I've mentioned many times that I believe that when a person passes, they stay with us -- sometimes there are even signs -- and if you're open to them, you will see them.
I don't remember if I posted about it or not, but in the first 48 hours of my Mom's passing - there were signs. Definite, and in my mind - unequivocable signs. There was one other sign about two weeks ago, that might not have truly been one, but it was fun to think it might have been. But since then, there has been nothing else. Until today.....
Today is the one month anniversary of her passing. One of my sales reps also experienced the loss of her Mom, two weeks to the day prior to mine. Since I haven't seen her since the immediate of her Mom's passing -- today when she came in, naturally I asked how she was doing. She answered, and in return asked about how I was doing. So, I mentioned that today was actually one month of her passing...when all of a sudden, no sooner was I able to get another word out of my mouth, but a soap dispenser cover came flying off the wall. No word of a lie. Now mind you - this is a commercial grade dispense, attached to the wall and the cover can not come off easily. As a matter of fact, because it snaps so tightly to the base - when I refilled it two weeks ago, I wrestled with getting it off. We've had lots of construction going on outside my building from time to time in the last 7 months we've been open: jackhammering of the sidewalk for renovation (so loud it triggered my security system!), the street's been regrooved and repaved, and nothing has ever caused anything to shake or let alone fly off the wall. (Might I add that I have a 42" television mounted to the wall directly above said soap dispenser....one would think that might move a bit if there's some serious shaking, wouldn't one?) But today, in the quiet store, with no type of noise or construction going on -- as we were discussing my Mom......the soap dispenser cover decides to just fly onto the floor.

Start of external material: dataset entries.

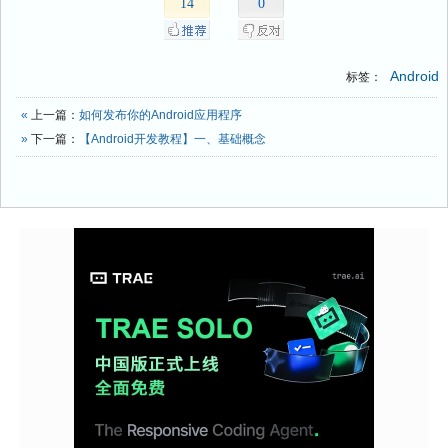
14
0
Android
标签：
«
上一篇：
如何发布你的Android应用程序
»
下一篇：
【Android开发教程】一、基础概念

My friend K and I looked at each other in surprise....and then just chalked it up to my Mom saying hello. Remember the movie "Ghost", when Patrick Swayze realizes how hard he has to work in order to move something - but figures out how to do it? I swear, that's what my Mom is doing.
And if it's just random coincidences, well..... I just don't know that I'd buy that theory.
It's only been 30 days....and yet in some ways, it feels like an eternity.
At the same time, it feels like it was just yesterday.